The power and poison of testimony
At the most inconvenient time, I began questioning everything.
I had just launched a project I’d poured every part of me into (this one). It felt like the culmination of a lifetime’s journey and search. I was prepared. I unveiled so much of what I had held back in me and delivered art I would have kept hidden just last year.
For the first time I can remember, my life began to take on a shape: I knew what I was waking up to, where I was heading, what I was planning. My writing expanded beyond the familiar pain; it seemed to be trying to say something important in the delivery of its grief. The writing carried a collective gaze, which meant the pain grew wider, but so did the desire for a haven that could hold more than my own body.
My art began to extend past its solitude, rather than deepen it.
This certainty became the water I drank from each morning. After a lifetime of questioning where I was going to sleep and what I was going to do with my life, I felt I was waking up in the house of a woman who had landed between the steady walls of her answers. I wanted to be her — but perhaps life has always wanted me to be something else..
For some of us, maybe our destiny is to live the question, to build our home above the impermanent ground of a river bank that is forever re-shaping itself. I was running from the evidence that my writing had changed. The more it moved towards a theme, the more it shed the personal for the veil of the collective. The more it felt it could carry, the more damage the quality sustained. The confessional ink of my writing became diluted with a water that wasn’t my own.
For years my writing pursued the woman I had lost to the crowd in the mosque. But in wanting to include the pain of many other women who too had lost their bodies to the same crowd, I lost the singular, selfish, and necessary I.
I repainted the portrait of pursuit — it would now took place within the mosque, not in the open roads as it once did.
The difference was more than I wanted to confess to. It carried the distance between a soft, soul-sentence whispered into the ear of a lover, and a scripted message tossed to the crowd. When I opened my eyes, I counted miles between what I spoke and what I meant to say. I had replaced the center of my writing. It was no longer the woman I orbited around, but the mosque that muted her. My writing became a circular motion around a temple that had once been my prison. This pen, once my way out of that confinement, was precisely what was walking me back.
This is the complexity of art — it is supposed to be both the vessel that takes us away and the one we use to return to what we ran from.
This is where we often land: in the impossible question of have I gone too far back?
And were I to return to the intimately personal, would I be running away?

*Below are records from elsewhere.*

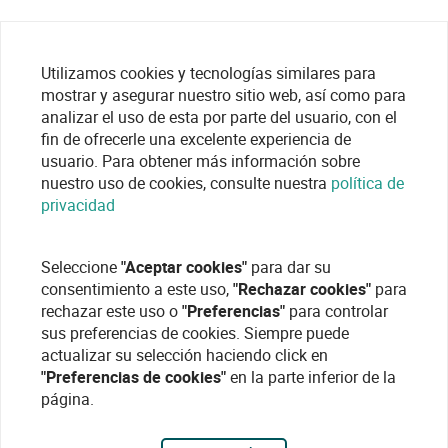
Utilizamos cookies y tecnologías similares para
mostrar y asegurar nuestro sitio web, así como para
analizar el uso de esta por parte del usuario, con el
fin de ofrecerle una excelente experiencia de
usuario. Para obtener más información sobre
nuestro uso de cookies, consulte nuestra
política de
privacidad
Seleccione
"Aceptar cookies"
para dar su
consentimiento a este uso,
"Rechazar cookies"
para
rechazar este uso o
"Preferencias"
para controlar
sus preferencias de cookies. Siempre puede
actualizar su selección haciendo click en
"Preferencias de cookies"
en la parte inferior de la
página.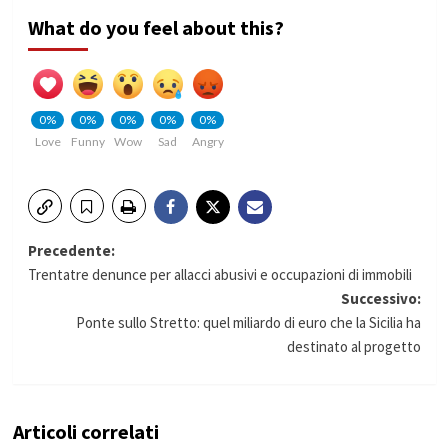
What do you feel about this?
0%
0%
0%
0%
0%
Love
Funny
Wow
Sad
Angry
Navigazione
Precedente:
Trentatre denunce per allacci abusivi e occupazioni di immobili
articolo
Successivo:
Ponte sullo Stretto: quel miliardo di euro che la Sicilia ha
destinato al progetto
Articoli correlati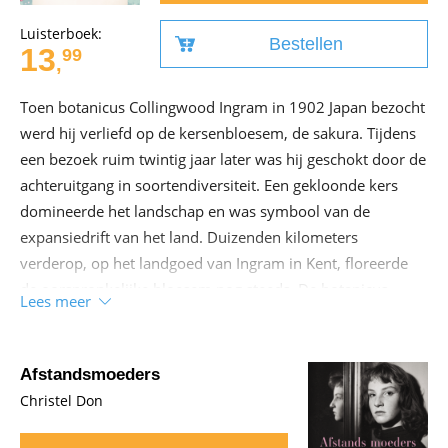
Luisterboek:
Bestellen
13
99
,
Toen botanicus Collingwood Ingram in 1902 Japan bezocht
werd hij verliefd op de kersenbloesem, de sakura. Tijdens
een bezoek ruim twintig jaar later was hij geschokt door de
achteruitgang in soortendiversiteit. Een gekloonde kers
domineerde het landschap en was symbool van de
expansiedrift van het land. Duizenden kilometers
verderop, op het landgoed van Ingram in Kent, floreerde
de oorspronkelijke bloesem nog steeds. De botanicus
Lees meer
besloot de soort te repatriëren. Met de Transsiberië
Express vervoerde hij een stek in een aardappel naar
Japan. Ingram groeide uit tot een van ’s werelds meest
Afstandsmoeders
toonaangevende kersenexperts. Dit prachtige boek vertelt
Christel Don
het verhaal van een opmerkelijke man, die getuige was van
een beladen eeuw vol conflicten en verandering. De lezer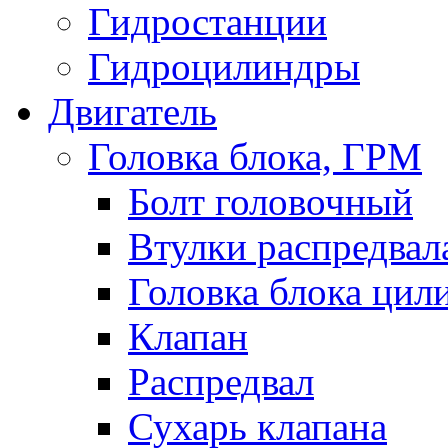
Гидростанции
Гидроцилиндры
Двигатель
Головка блока, ГРМ
Болт головочный
Втулки распредвал
Головка блока цил
Клапан
Распредвал
Сухарь клапана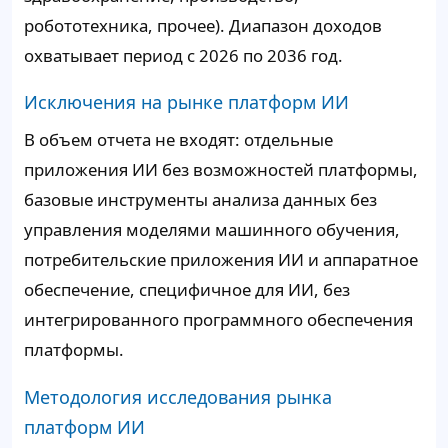
робототехника, прочее). Диапазон доходов
охватывает период с 2026 по 2036 год.
Исключения на рынке платформ ИИ
В объем отчета не входят: отдельные
приложения ИИ без возможностей платформы,
базовые инструменты анализа данных без
управления моделями машинного обучения,
потребительские приложения ИИ и аппаратное
обеспечение, специфичное для ИИ, без
интегрированного программного обеспечения
платформы.
Методология исследования рынка
платформ ИИ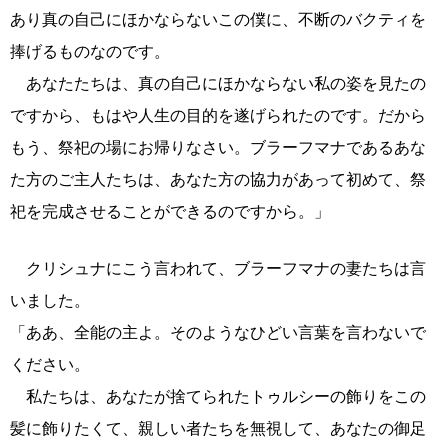
あり真の自己にほかならないこの僕に、不断のバクティを
捧げるものなのです。
あなたたちは、真の自己にほかならない私の姿を見たの
ですから、もはや人生の目的を遂げられたのです。だから
もう、祭祀の場にお帰りなさい。ブラーフマナであるあな
た方のご主人たちは、あなた方の協力があって初めて、祭
祀を完成させることができるのですから。」
クリシュナにこう言われて、ブラーフマナの妻たちは言
いました。
「ああ、全能の主よ。そのようなひどい言葉を言わないで
ください。
私たちは、あなたが捨てられたトゥルシーの飾りをこの
髪に飾りたくて、親しい者たちを無視して、あなたの御足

There is a story that has haunted me for years. A prisoner is released and is given asylum in the Netherlands. He has the chance to begin again. To retrieve the possibility that life could be something other than the nightmare it it had long been for him. But in his attempt to make sense of the horror, he kept revisiting his pain. He spoke often and to many journalists about it. It tore him. And because of his story, I’ve begun to deeply question testimonial work and how potentially destructive it can be. When you invite someone to open their raw history before you, and then you return them quickly and recklessly into their solitary silence, how much harm is being done?
I used to see this often at the refugee camps where western psychologists and volunteers would carelessly ask children to open horrors from their memory they had no business asking them to open — especially while they didn’t plan to stay long enough to sit with them through the aftershocks.
I am also just as frustrated with the ones who understand nothing of the trauma, those who are more keen to observe our rage than its contents. They let us know that we are ‘stuck’ — as if their observation will heal us, as if we were in need of them to let us know. They tell the victim that it is best to move on, not understanding at all what it is they are urging them to move on from.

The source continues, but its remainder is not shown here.